| > IMO, no. The language is still near the bottom for both dynamic and "static" typed languages. Why do you say that? It's faster than Python and Ruby for most cases, still extremely simple to deploy, the package manager (Composer) is very predictable and easy to deal with compared to Pip or Rubygems, the documentation is good, etc. It has clean lambda functions that you can pass around easily and has for more than a decade. Type hinting has been in place for a long time, too, as have enough OOP / reflection constructs to do just about anything you'd reasonably want to do in a language aimed primarily for web development. The only downside of PHP that I can still point to is that it's sometimes hard to remember the function parameter order for some of the common string and array functions.
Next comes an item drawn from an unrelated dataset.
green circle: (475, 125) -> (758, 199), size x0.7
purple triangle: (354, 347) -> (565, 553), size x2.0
Far from a dealbreaker, that. |
it spawns a new php interpreter for every request, which means for example that symfony framework setup (routes, controllers, service dependencies...) have to run before every request. Sure it does that faster than python, but python only needs to do this once.
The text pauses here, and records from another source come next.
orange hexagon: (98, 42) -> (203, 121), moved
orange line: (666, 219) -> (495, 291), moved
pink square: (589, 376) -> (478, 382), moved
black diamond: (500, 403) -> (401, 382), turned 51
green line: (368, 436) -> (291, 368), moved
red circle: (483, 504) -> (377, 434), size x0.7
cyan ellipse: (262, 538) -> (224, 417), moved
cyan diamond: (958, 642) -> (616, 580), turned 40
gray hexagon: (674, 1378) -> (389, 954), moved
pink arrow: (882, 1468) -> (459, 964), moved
deployment is my personal nightmare. try to set the max children or whatever so concurrency is ok but memory does not run out. I mean facebook did it so it has to be possible but damn, that was hard to get `right`. Setting up logging is a mess. There is the application, the admin and the fpm error log, I gave up trying to have every log event logged exactly once. Segfaults are a common occurrence, still. I heard it mentioned just before leaving for vacation.